To address the visual-semantic representation disjunction, severe semantic bottlenecks, and scarce labeled data in multi-task fine-grained analysis of artworks (i.e., style classification, artist attribution, dating estimation, and tag generation), this paper proposes ArtSAGENet—the first multimodal architecture integrating Graph Neural Networks (GNNs) into fine-grained art analysis. ArtSAGENet jointly extracts visual features via CNNs and models structured artist–artwork relationships using GNNs, while enforcing cross-modal alignment between vision and semantics through a knowledge-graph-guided mechanism. Trained end-to-end on multiple tasks, it significantly reduces data and computational requirements (10× faster training) yet consistently outperforms strong CNN baselines across all four tasks, achieving state-of-the-art performance. Moreover, the model exhibits superior generalization capability and inherent interpretability through its graph-based relational reasoning and knowledge-grounded alignment.

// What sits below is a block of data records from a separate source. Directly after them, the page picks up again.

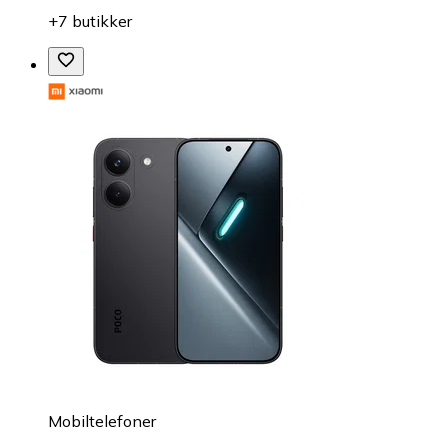
+7 butikker
Mobiltelefoner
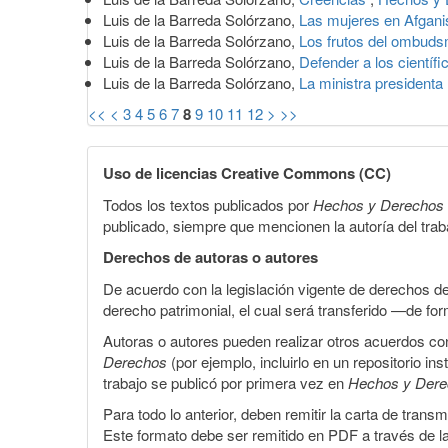
Luis de la Barreda Solórzano,
Las mujeres en Afgani
Luis de la Barreda Solórzano,
Los frutos del ombud
Luis de la Barreda Solórzano,
Defender a los científ
Luis de la Barreda Solórzano,
La ministra presidenta
<<
<
3
4
5
6
7
8
9
10
11
12
>
>>
Uso de licencias Creative Commons (CC)
Todos los textos publicados por
Hechos y Derechos
publicado, siempre que mencionen la autoría del trabaj
Derechos de autoras o autores
De acuerdo con la legislación vigente de derechos d
derecho patrimonial, el cual será transferido —de f
Autoras o autores pueden realizar otros acuerdos cont
Derechos
(por ejemplo, incluirlo en un repositorio in
trabajo se publicó por primera vez en
Hechos y Der
Para todo lo anterior, deben remitir la carta de tran
Este formato debe ser remitido en PDF a través de l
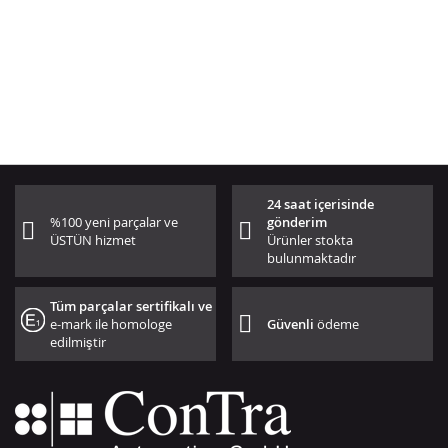
24 saat içerisinde
%100 yeni parçalar ve
gönderim
ÜSTÜN hizmet
Ürünler stokta
bulunmaktadır
Tüm parçalar sertifikalı ve
e-mark ile homologe
Güvenli
ödeme
edilmiştir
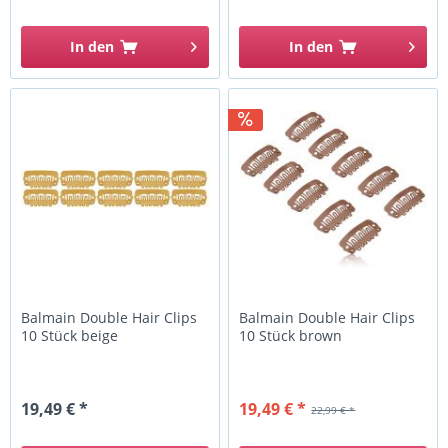
In den
In den
Balmain Double Hair Clips
Balmain Double Hair Clips
10 Stück beige
10 Stück brown
19,49 € *
19,49 € *
22,99 € *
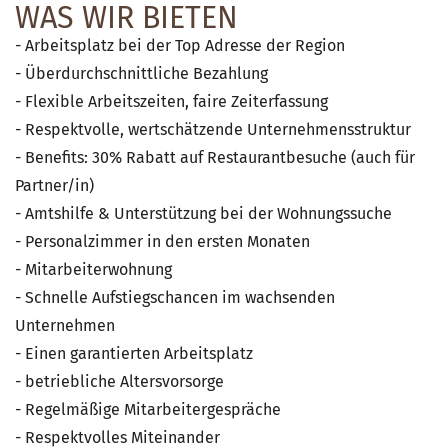
WAS WIR BIETEN
- Arbeitsplatz bei der Top Adresse der Region
- Überdurchschnittliche Bezahlung
- Flexible Arbeitszeiten, faire Zeiterfassung
- Respektvolle, wertschätzende Unternehmensstruktur
- Benefits: 30% Rabatt auf Restaurantbesuche (auch für
Partner/in)
- Amtshilfe & Unterstützung bei der Wohnungssuche
- Personalzimmer in den ersten Monaten
- Mitarbeiterwohnung
- Schnelle Aufstiegschancen im wachsenden
Unternehmen
- Einen garantierten Arbeitsplatz
- betriebliche Altersvorsorge
- Regelmäßige Mitarbeitergespräche
- Respektvolles Miteinander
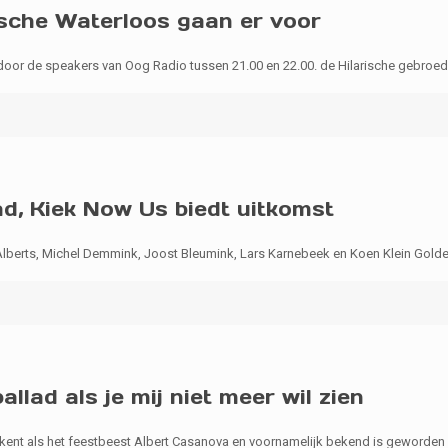
rische Waterloos gaan er voor
d door de speakers van Oog Radio tussen 21.00 en 22.00. de Hilarische gebroe
ad, Kiek Now Us biedt uitkomst
lberts, Michel Demmink, Joost Bleumink, Lars Karnebeek en Koen Klein Goldew
lad als je mij niet meer wil zien
ent als het feestbeest Albert Casanova en voornamelijk bekend is geworden i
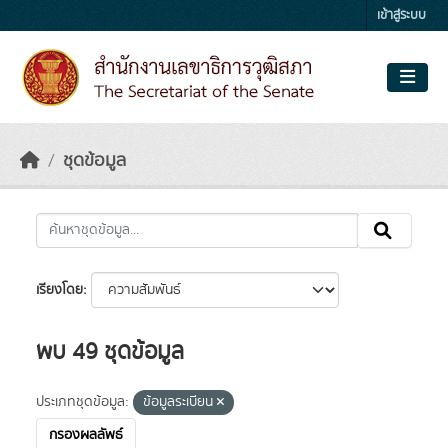
Skip to main content
เข้าสู่ระบบ
ชุดข้อมูล
เรียงโดย
พบ 49 ชุดข้อมูล
ประเภทชุดข้อมูล:
ข้อมูลระเบียน
กรองผลลัพธ์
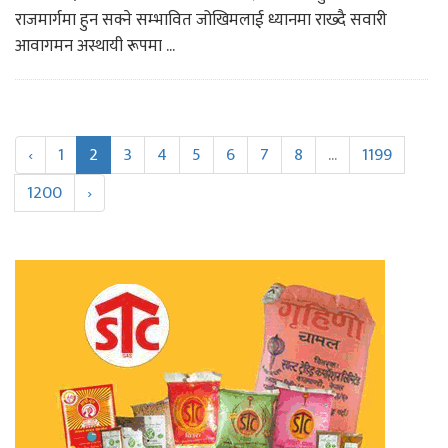
राजमार्गमा हुन सक्ने सम्भावित जोखिमलाई ध्यानमा राख्दै सवारी
आवागमन अस्थायी रूपमा ...
‹
1
2
3
4
5
6
7
8
...
1199
1200
›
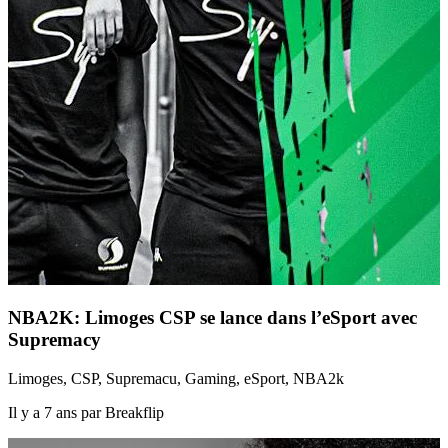
NBA2K: Limoges CSP se lance dans l’eSport avec
Supremacy
Limoges, CSP, Supremacu, Gaming, eSport, NBA2k
Il y a 7 ans par Breakflip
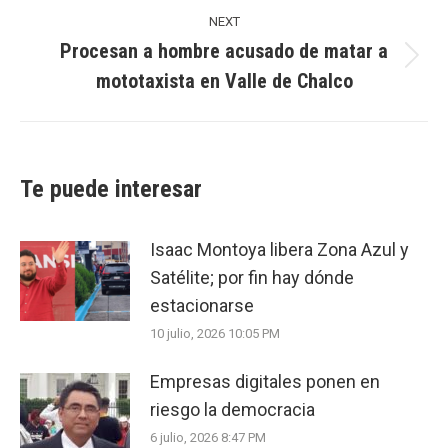
NEXT
Procesan a hombre acusado de matar a
Next
mototaxista en Valle de Chalco
post:
Te puede interesar
Isaac Montoya libera Zona Azul y
Satélite; por fin hay dónde
estacionarse
10 julio, 2026 10:05 PM
Empresas digitales ponen en
riesgo la democracia
6 julio, 2026 8:47 PM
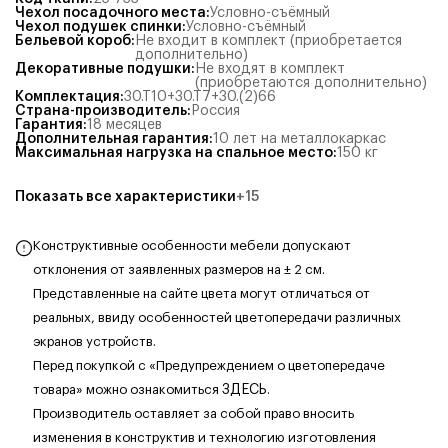
Чехол посадочного места
:
Условно-съёмный
Чехол подушек спинки
:
Условно-съёмный
Бельевой короб
:
Не входит в комплект (приобретается
дополнительно)
Декоративные подушки
:
Не входят в комплект
(приобретаются дополнительно)
Комплектация
:
30.Т10+30.Т7+30.(2)66
Страна-производитель
:
Россия
Гарантия
:
18 месяцев
Дополнительная гарантия
:
10 лет на металлокаркас
Максимальная нагрузка на спальное место
:
150
кг
Показать все характеристики
+
15
Конструктивные особенности мебели допускают
отклонения от заявленных размеров на ± 2 см.
Представленные на сайте цвета могут отличаться от
реальных, ввиду особенностей цветопередачи различных
экранов устройств.
Перед покупкой с «Предупреждением о цветопередаче
товара» можно ознакомиться
ЗДЕСЬ
.
Производитель оставляет за собой право вносить
изменения в конструктив и технологию изготовления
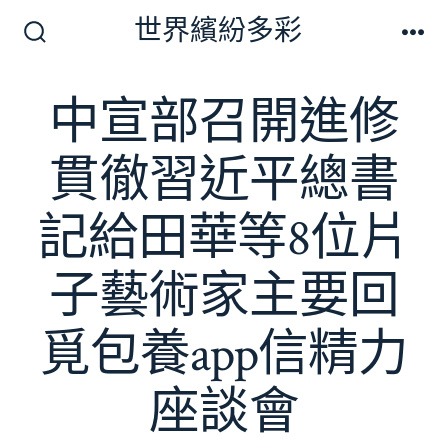
跳
世界繽紛多彩
至
搜
選
尋
單
主
切
中宣部召開進修
要
換
開
內
關
貫徹習近平總書
容
記給田華等8位片
子藝術家主要回
覓包養app信精力
座談會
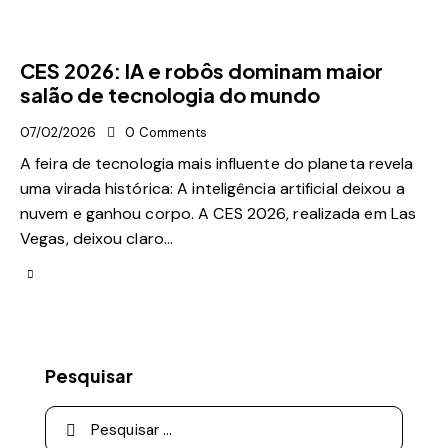
CES 2026: IA e robôs dominam maior
salão de tecnologia do mundo
07/02/2026
0
Comments
A feira de tecnologia mais influente do planeta revela
uma virada histórica: A inteligência artificial deixou a
nuvem e ganhou corpo. A CES 2026, realizada em Las
Vegas, deixou claro…
Pesquisar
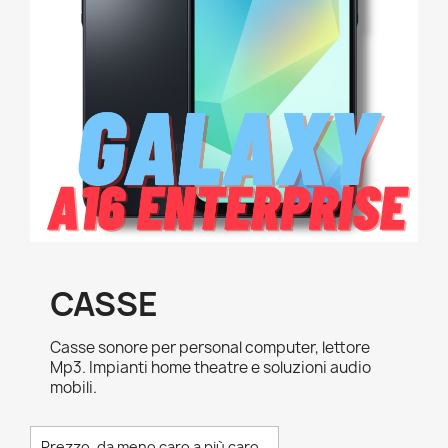
CASSE
Casse sonore per personal computer, lettore
Mp3. Impianti home theatre e soluzioni audio
mobili.
Prezzo, da meno caro a più caro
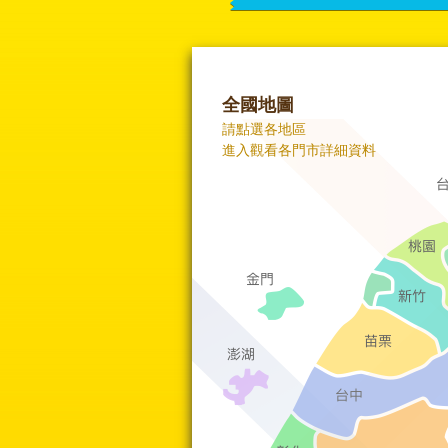
全國地圖
請點選各地區
進入觀看各門市詳細資料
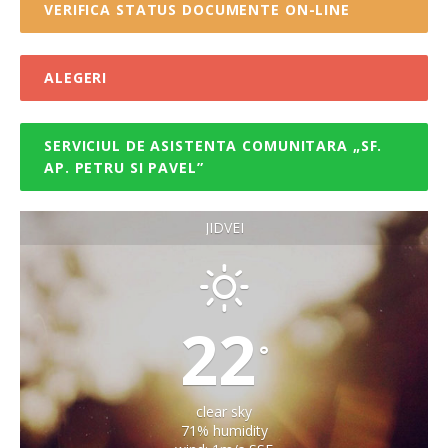
VERIFICA STATUS DOCUMENTE ON-LINE
ALEGERI
SERVICIUL DE ASISTENTA COMUNITARA „SF.
AP. PETRU SI PAVEL”
JIDVEI
22
°
clear sky
71% humidity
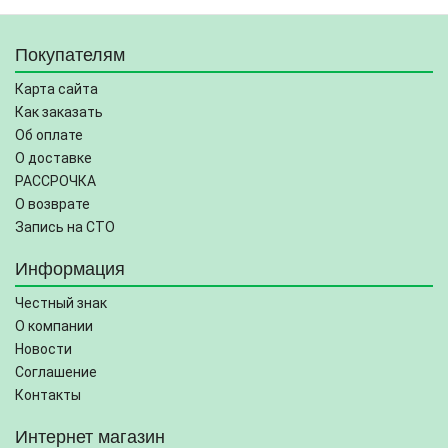
Покупателям
Карта сайта
Как заказать
Об оплате
О доставке
РАССРОЧКА
О возврате
Запись на СТО
Информация
Честный знак
О компании
Новости
Соглашение
Контакты
Интернет магазин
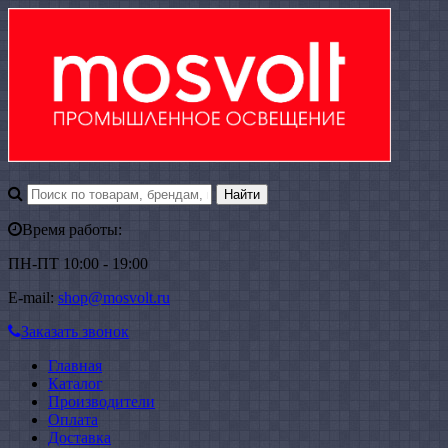
Время работы:
ПН-ПТ 10:00 - 19:00
E-mail:
shop@mosvolt.ru
Заказать звонок
Главная
Каталог
Производители
Оплата
Доставка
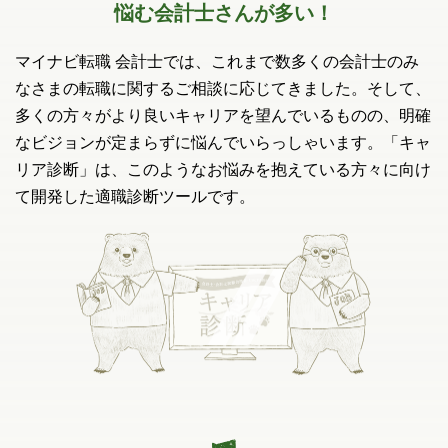
悩む会計士さんが多い！
マイナビ転職 会計士では、これまで数多くの会計士のみ
なさまの
転職に関するご相談に応じてきました。
そして、
多くの方々がより良いキャリアを望んでいるものの、
明確
なビジョンが定まらずに悩んでいらっしゃいます。
「キャ
リア診断」は、このようなお悩みを抱えている方々に向け
て開発した適職診断ツールです。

We propose ArtSAGENet, a novel multimodal architecture that integrates Graph Neural Networks (GNNs) and Convolutional Neural Networks (CNNs), to jointly learn visual and semantic-based artistic representations. First, we illustrate the significant advantages of multi-task learning for fine art analysis and argue that it is conceptually a much more appropriate setting in the fine art domain than the single-task alternatives. We further demonstrate that several GNN architectures can outperform strong CNN baselines in a range of fine art analysis tasks, such as style classification, artist attribution, creation period estimation, and tag prediction, while training them requires an order of magnitude less computational time and only a small amount of labeled data. Finally, through extensive experimentation we show that our proposed ArtSAGENet captures and encodes valuable relational dependencies between the artists and the artworks, surpassing the performance of traditional methods that rely solely on the analysis of visual content. Our findings underline a great potential of integrating visual content and semantics for fine art analysis and curation.